Technical Information
From the technical point of view, OptimTalk Technology is a set of libraries
written in portable C++ that
- interpret VoiceXML 2.0/2.1, CCXML, SRGS, SISR and SSML markup
languages,
- control ASR and TTS engines, typically using the MRCPv2 protocol,
- communicate with telephony infrastructure using a telephony protocol,
typically SIP, or a hardware telephony board,
- control the media layer, such as media recording and playback, media
streaming and mixing, etc., typically implemented by a media server
(audio as well as video supported),
- provide an implementation of the media layer, and
- provide all required infrastructure for successful run of the previously
mentioned libraries.
The following table presents the functionality in more detail.
| Functionality |
Description |
| Interpretation of VoiceXML 2.0 and VoiceXML
2.1 |
The VoiceXML 2.0/2.1 interpreter can be easily embedded into an
application. The interpreter contains all the components it needs for
its successful run.

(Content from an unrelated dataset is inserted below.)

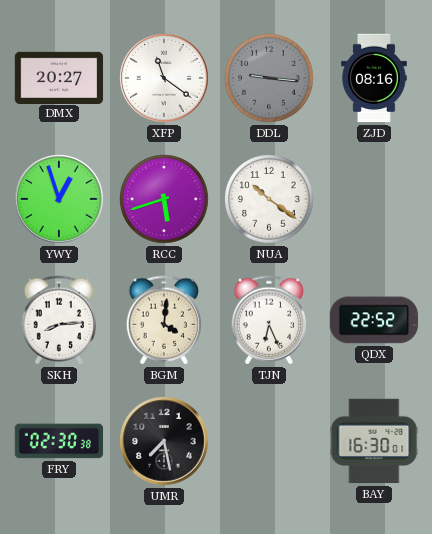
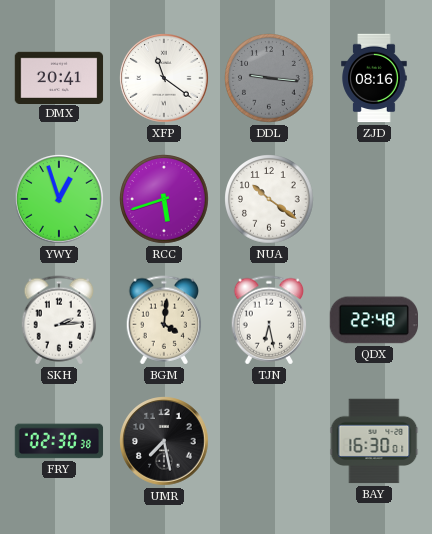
DMX: 20:27 -> 20:41
SKH: 8:14 -> 2:14
TJN: 6:26 -> 6:28
QDX: 22:52 -> 22:48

However, if some of the components do not fulfil
customer's needs they can be easily replaced with a new implementation.
If the MRCPv2 protocol is not appropriate for some reason,
the interpreter can be integrated with any TTS and ASR engine using
their proprietary API. It can be also integrated with the media processing
layer by providing custom implementations of the media player, media
recorder, media source and media sink components. If the OptimTalk CCXML
Interpreter is not appropriate for some reason, it can be integrated with
another telephony platform. |
| Analysis of grammars according to the Speech
Recognition Grammar Specification (SRGS) |
The grammar analyzer
- can be embedded into an application and used for parsing utterances
in text form, or
- can be integrated with third party ASR systems since all information
about the grammar rules are accessible through a set of interfaces. (The
capability is demonstrated on the integration of SRGS with Microsoft
Speech API 5.1 that does not support SRGS natively.)
|
| Evaluating semantics in accordance with the
Semantic Interpretation for Speech Recognition Specification (SISR) |
The semantic interpreter
- cooperates with the SRGS implementation, or
- can also work as an independent entity being embedded into custom
applications.
|
| Natural language generation for TTS systems – both with and without
Speech
Synthesis Markup Language (SSML) support |
The OptimTalk VoiceXML Interpreter can process SSML prompts in the
following ways:
- It can generate SSML documents (SSML itself has to be interpreted by
the TTS system).
- It can significantly facilitate mapping of the SSML-based prompts to
other markup languages or APIs for TTS systems that do not support
SSML.
|
| Interpretation of
Call Control Markup Language (CCXML) |
The CCXML interpreter can be easily embedded into an application.
It can
- provide telephony call control support for the VoiceXML interpreter,
- provide telephony call control support for a proprietary dialog
control language,
- be used separately without VoiceXML for building flexible telephony
applications.
If the available telephony layer integration (e.g. SIP protocol or
Dialogic cards) is not appropriate for communication with the telephony
infrastructure for some reason, the interpreter can be integrated with
any telephony protocol or telephony board using their proprietary API.
|
| Reusable general-purpose components |
All OptimTalk Technology parts use a set of reusable components for
performing various common operations. The reusable components help to
promote consistency, cohesion and compactness of the system. They
include:
- an ECMAScript engine and tools for work with ECMAScript scopes, scripts
and values,
- streams for reading data from memory, from files and from web servers
using the http(s) protocol,
- component for synchronous and asynchronous resource fetching,
- component for storing of and working with structured values of
arbitrary complexity,
- XML parser and tools for XML manipulation,
- URI parser and tools for URI manipulation,
- loggers,
- and more
|